Connecting to BPD (even when it’s seriously unpleasant)

Well, I’ve said it before and I’ll say it again: nothing prevents blogging more than actually being happy with one’s life.

Even now I’m cautious to describe myself that way. I mean life isn’t perfect and obviously I’m not jumping-up-and-down full-on happy but I am edging towards a kind of content participation in life… which is a massive change from a year or even 6 months ago.

Which is to say: apologies for the long absence!

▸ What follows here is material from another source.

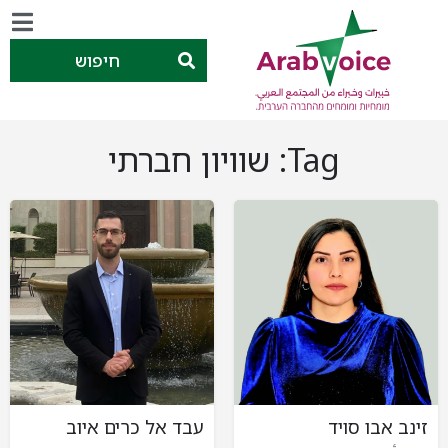
חיפוש
Tag:
שוויון חברתי
זינב אבו סויד
עבד אל כרים איוב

One thing I have been struggling with lately, is how to keep my BPD at the forefront of my mind – that is, acknowledged and dealt with – rather than divorcing it from myself completely (suppression) or falling in head first (depression). Once things start to get even a little bit better, I find the freedom from BPD to be an all-too-pleasant experience. I know it’s not really gone – I know it could come back and sometimes it feels frighteningly close. But I now realize that it’s important to actually stay connected to those really miserable parts of myself, even when I’m not necessarily miserable. This is a crucial part of working them into my whole self, my normal life and my improved outlook that involves all parts of myself working together.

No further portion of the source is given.